▶ Data in this exercise
-- Opening Marker --

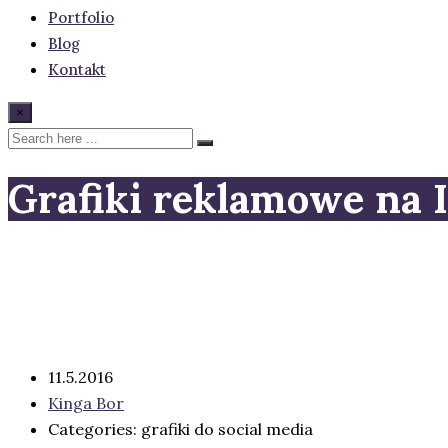
Portfolio
Blog
Kontakt
×
Grafiki reklamowe na 
11.5.2016
Kinga Bor
Categories: grafiki do social media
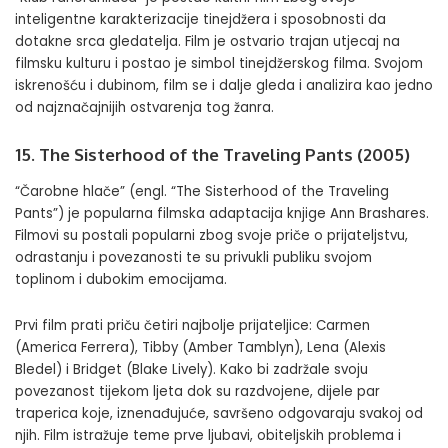
inteligentne karakterizacije tinejdžera i sposobnosti da
dotakne srca gledatelja. Film je ostvario trajan utjecaj na
filmsku kulturu i postao je simbol tinejdžerskog filma. Svojom
iskrenošću i dubinom, film se i dalje gleda i analizira kao jedno
od najznačajnijih ostvarenja tog žanra.
15. The Sisterhood of the Traveling Pants (2005)
“Čarobne hlače” (engl. “The Sisterhood of the Traveling
Pants”) je popularna filmska adaptacija knjige Ann Brashares.
Filmovi su postali popularni zbog svoje priče o prijateljstvu,
odrastanju i povezanosti te su privukli publiku svojom
toplinom i dubokim emocijama.
Prvi film prati priču četiri najbolje prijateljice: Carmen
(America Ferrera), Tibby (Amber Tamblyn), Lena (Alexis
Bledel) i Bridget (Blake Lively). Kako bi zadržale svoju
povezanost tijekom ljeta dok su razdvojene, dijele par
traperica koje, iznenađujuće, savršeno odgovaraju svakoj od
njih. Film istražuje teme prve ljubavi, obiteljskih problema i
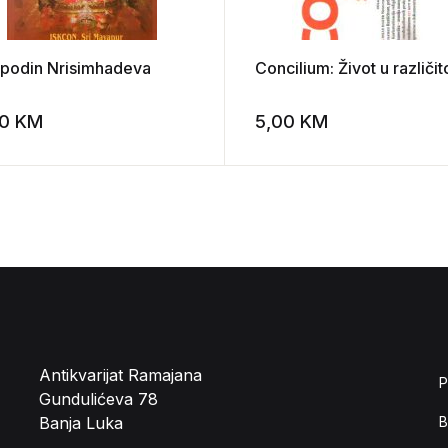
podin Nrisimhadeva
Concilium: Život u različit
00
KM
5,00
KM
st
Add to wishlist
Antikvarijat Ramajana
P
Gundulićeva 78
Banja Luka
B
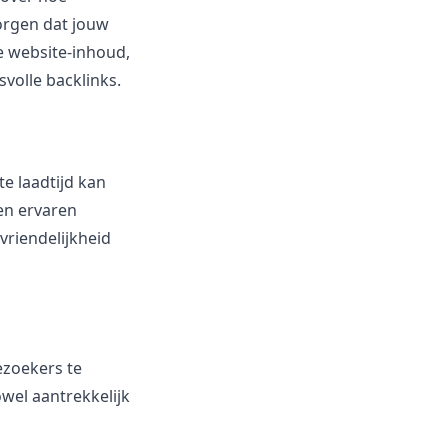
orgen dat jouw
je website-inhoud,
volle backlinks.
te laadtijd kan
en ervaren
vriendelijkheid
ezoekers te
owel aantrekkelijk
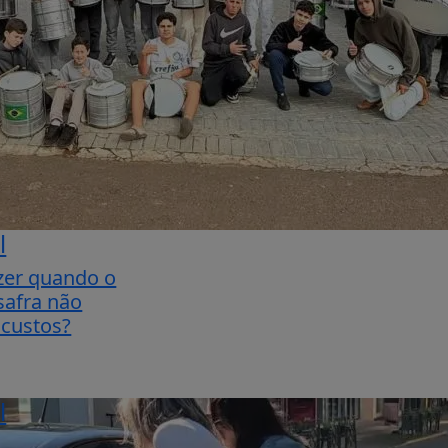
l
zer quando o
safra não
 custos?
l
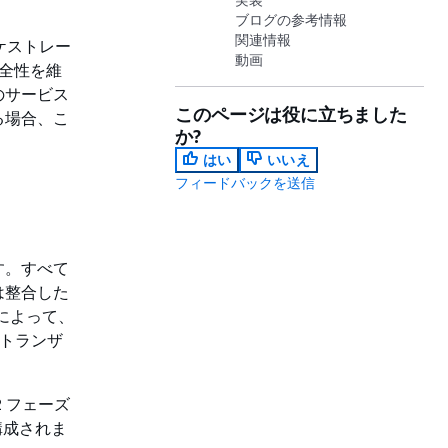
ブログの参考情報
関連情報
ケストレー
動画
完全性を維
のサービス
このページは役に立ちました
る場合、こ
か?
はい
いいえ
フィードバックを送信
す。すべて
は整合した
によって、
 トランザ
 フェーズ
構成されま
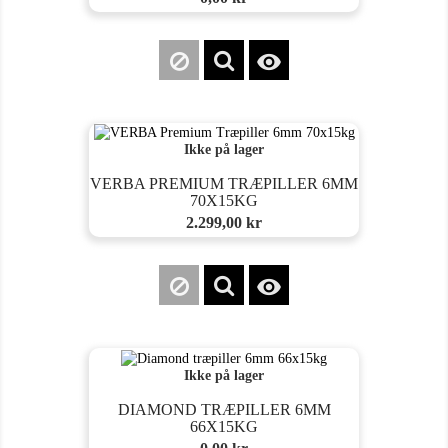

Ikke på lager
VERBA PREMIUM TRÆPILLER 6MM
70X15KG
Pris
2.299,00 kr

Ikke på lager
DIAMOND TRÆPILLER 6MM
66X15KG
Pris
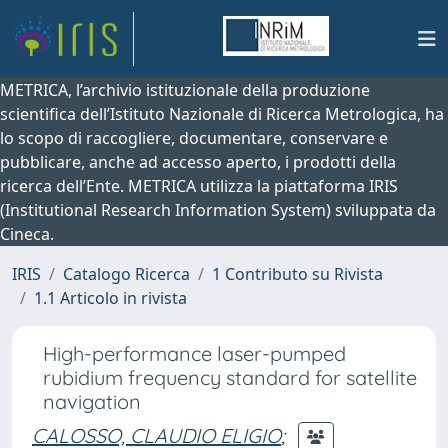
METRICA, l’archivio istituzionale della produzione
scientifica dell’Istituto Nazionale di Ricerca Metrologica, ha
lo scopo di raccogliere, documentare, conservare e
pubblicare, anche ad accesso aperto, i prodotti della
ricerca dell’Ente. METRICA utilizza la piattaforma IRIS
(Institutional Research Information System) sviluppata da
Cineca.
IRIS
Catalogo Ricerca
1 Contributo su Rivista
1.1 Articolo in rivista
High-performance laser-pumped
rubidium frequency standard for satellite
navigation
CALOSSO, CLAUDIO ELIGIO
;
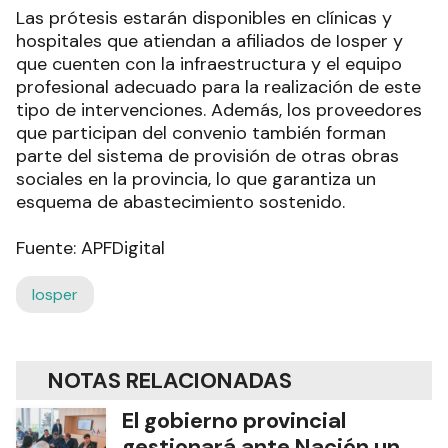
Las prótesis estarán disponibles en clínicas y
hospitales que atiendan a afiliados de Iosper y
que cuenten con la infraestructura y el equipo
profesional adecuado para la realización de este
tipo de intervenciones. Además, los proveedores
que participan del convenio también forman
parte del sistema de provisión de otras obras
sociales en la provincia, lo que garantiza un
esquema de abastecimiento sostenido.
Fuente: APFDigital
Iosper
NOTAS RELACIONADAS
El gobierno provincial
gestionará ante Nación un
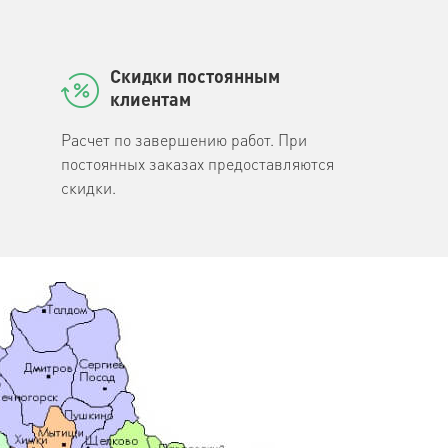
Скидки постоянным
клиентам
Расчет по завершению работ. При
постоянных заказах предоставляются
скидки.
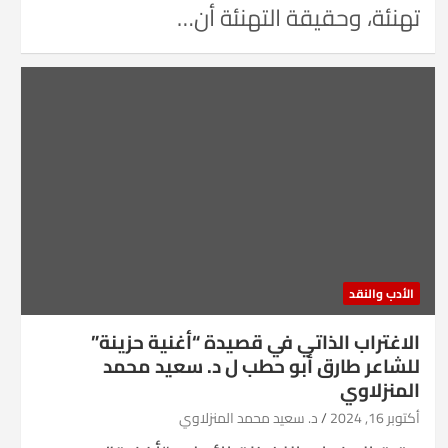
تهنئة، وحقيقة التهنئة أن…
الأدب والنقد
الاغتراب الذاتي في قصيدة “أغنية حزينة”
للشاعر طارق أبو حطب ل د. سعيد محمد
المنزلاوي
أكتوبر 16, 2024
د. سعيد محمد المنزلاوي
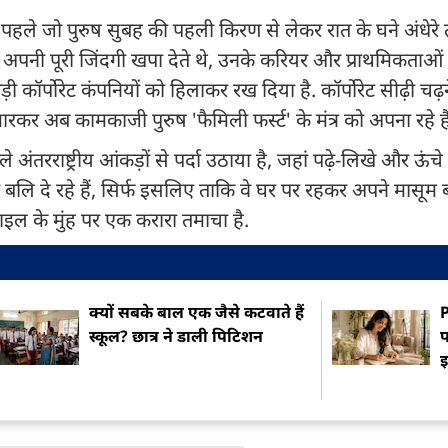
. पहले जो पुरुष सुबह की पहली किरण से लेकर रात के घने अंधेरे
ें अपनी पूरी जिंदगी खपा देते थे, उनके करियर और प्राथमिकताओं
 कॉर्पोरेट कंपनियों को हिलाकर रख दिया है. कॉर्पोरेट सीढ़ी चढ
रकर अब कामकाजी पुरुष 'फैमिली फर्स्ट' के मंत्र को अपना रहे है
े अंतरराष्ट्रीय आंकड़ों से पर्दा उठाया है, जहां पढ़े-लिखे और ऊंचे 
बलि दे रहे हैं, सिर्फ इसलिए ताकि वे घर पर रहकर अपने मासूम ब
ाइल के मुंह पर एक करारा तमाचा है.
क्यों सबके बाल एक जैसे कटवाते हैं
P
स्कूल? छात्र ने डाली प‍िट‍िशन
प
इ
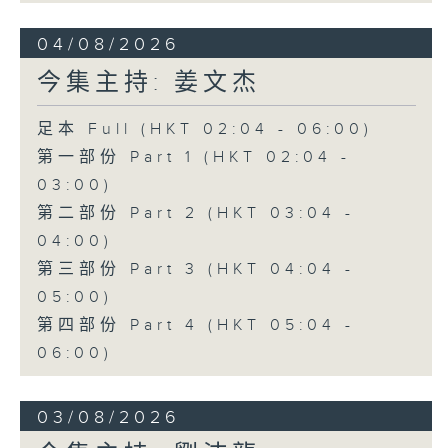
04/08/2026
今集主持: 姜文杰
足本 Full (HKT 02:04 - 06:00)
第一部份 Part 1 (HKT 02:04 -
03:00)
第二部份 Part 2 (HKT 03:04 -
04:00)
第三部份 Part 3 (HKT 04:04 -
05:00)
第四部份 Part 4 (HKT 05:04 -
06:00)
03/08/2026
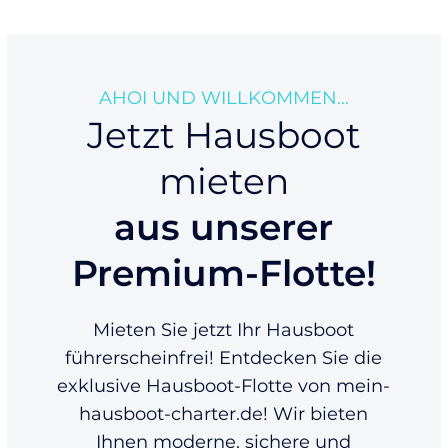
AHOI UND WILLKOMMEN…
Jetzt Hausboot
mieten
aus unserer
Premium-Flotte!
Mieten Sie jetzt Ihr Hausboot
führerscheinfrei! Entdecken Sie die
exklusive Hausboot-Flotte von mein-
hausboot-charter.de! Wir bieten
Ihnen moderne, sichere und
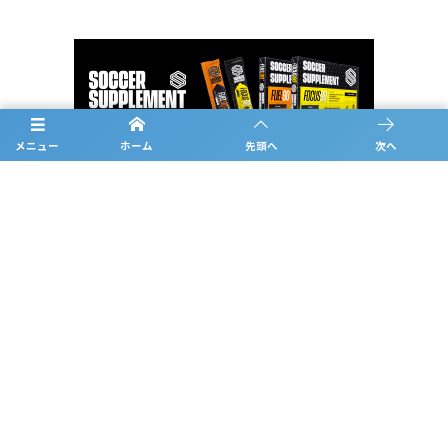
メニュー
ホーム
先頭へ
次へ
お問合せ
概要
日程
チーム紹介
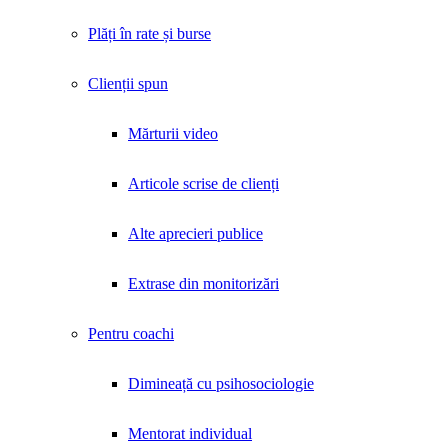
Plăți în rate și burse
Clienții spun
Mărturii video
Articole scrise de clienți
Alte aprecieri publice
Extrase din monitorizări
Pentru coachi
Dimineață cu psihosociologie
Mentorat individual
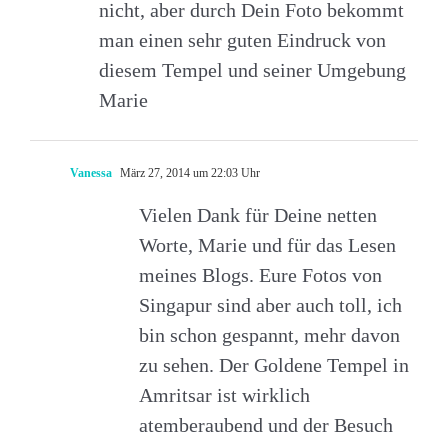
nicht, aber durch Dein Foto bekommt
man einen sehr guten Eindruck von
diesem Tempel und seiner Umgebung
Marie
Vanessa
März 27, 2014 um 22:03 Uhr
Vielen Dank für Deine netten
Worte, Marie und für das Lesen
meines Blogs. Eure Fotos von
Singapur sind aber auch toll, ich
bin schon gespannt, mehr davon
zu sehen. Der Goldene Tempel in
Amritsar ist wirklich
atemberaubend und der Besuch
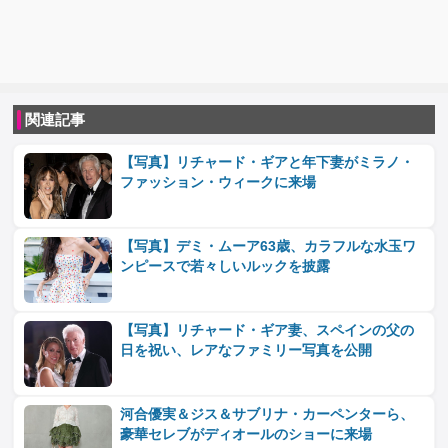
関連記事
【写真】リチャード・ギアと年下妻がミラノ・
ファッション・ウィークに来場
【写真】デミ・ムーア63歳、カラフルな水玉ワ
ンピースで若々しいルックを披露
【写真】リチャード・ギア妻、スペインの父の
日を祝い、レアなファミリー写真を公開
河合優実＆ジス＆サブリナ・カーペンターら、
豪華セレブがディオールのショーに来場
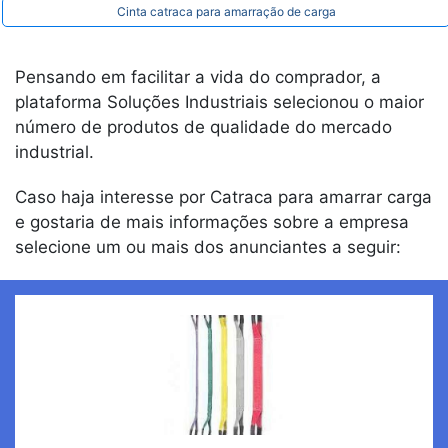
Cinta catraca para amarração de carga
Pensando em facilitar a vida do comprador, a
plataforma Soluções Industriais selecionou o maior
número de produtos de qualidade do mercado
industrial.
Caso haja interesse por Catraca para amarrar carga
e gostaria de mais informações sobre a empresa
selecione um ou mais dos anunciantes a seguir:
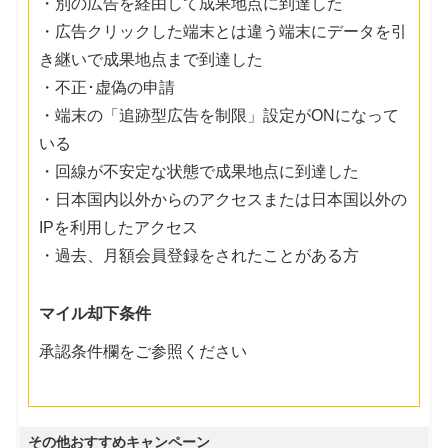
・別の広告を経由して成果地点に到達した
・広告クリックした端末とは違う端末にデータを引
き継いで成果地点まで到達した
・不正･虚偽の申請
・端末の「追跡型広告を制限」設定がONになって
いる
・回線が不安定な状態で成果地点に到達した
・日本国内以外からのアクセスまたは日本国以外の
IPを利用したアクセス
・過去、月額会員登録をされたことがある方
マイル却下条件
承認条件欄をご参照ください
その他おすすめキャンペーン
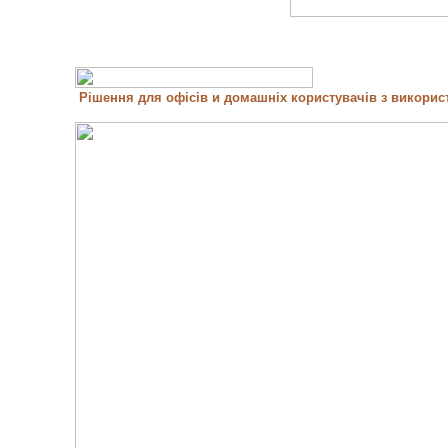
Рішення для офісів и домашніх користувачів з викори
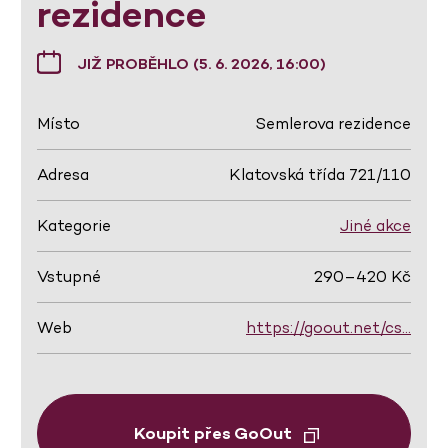
rezidence
JIŽ PROBĚHLO (5. 6. 2026, 16:00)
Místo
Semlerova rezidence
Adresa
Klatovská třída 721/110
Kategorie
Jiné akce
Vstupné
290–420 Kč
Web
https://goout.net/cs…
Koupit přes GoOut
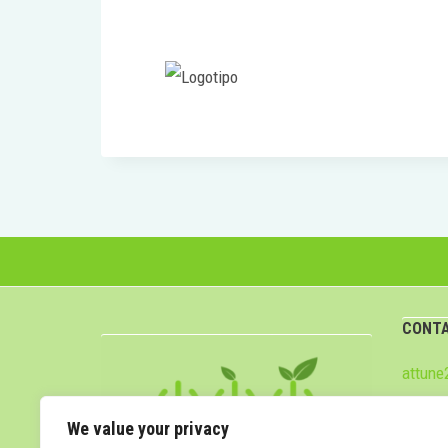
CONT
attun
We value your privacy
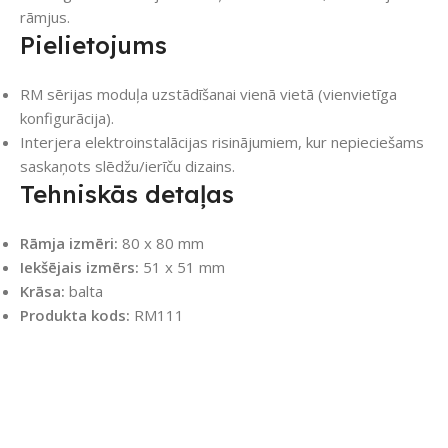
rāmjus.
Pielietojums
RM sērijas moduļa uzstādīšanai vienā vietā (vienvietīga
konfigurācija).
Interjera elektroinstalācijas risinājumiem, kur nepieciešams
saskaņots slēdžu/ierīču dizains.
Tehniskās detaļas
Rāmja izmēri:
80 x 80 mm
Iekšējais izmērs:
51 x 51 mm
Krāsa:
balta
Produkta kods:
RM111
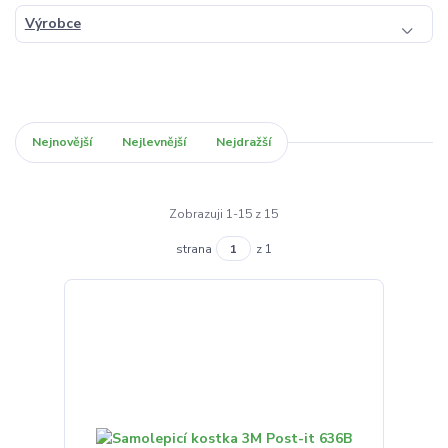
Výrobce
Nejnovější
Nejlevnější
Nejdražší
Zobrazuji 1-15 z 15
strana
z 1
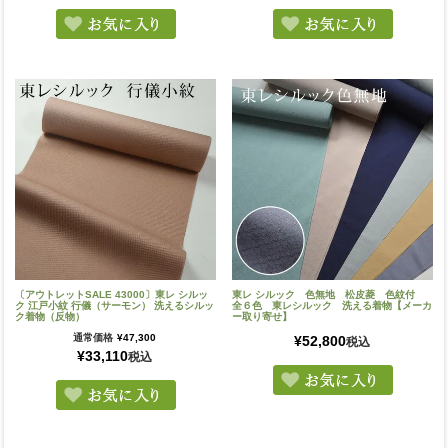
〔アウトレットSALE 43000〕東レ シルッ
東レ シルック 色無地 松皮菱 色紋付
ク 江戸小紋 行儀（サーモン） 洗えるシルッ
全６色 東レシルック 洗える着物【メーカ
ク着物（反物）
ー取り寄せ】
通常価格
¥
47,300
¥
52,800
税込
¥
33,110
税込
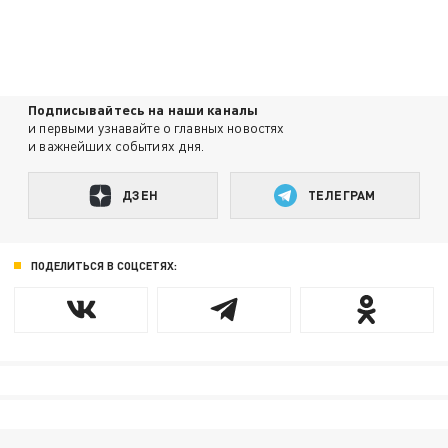
Подписывайтесь на наши каналы
и первыми узнавайте о главных новостях
и важнейших событиях дня.
ДЗЕН
ТЕЛЕГРАМ
ПОДЕЛИТЬСЯ В СОЦСЕТЯХ:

-- Closing Marker --

▶ Aim of the task
Select from the material above each line in which the string "carga" appears, and list those lines.

▶ Answer box
Cinta catraca para amarração de carga
Caso haja interesse por Catraca para amarrar carga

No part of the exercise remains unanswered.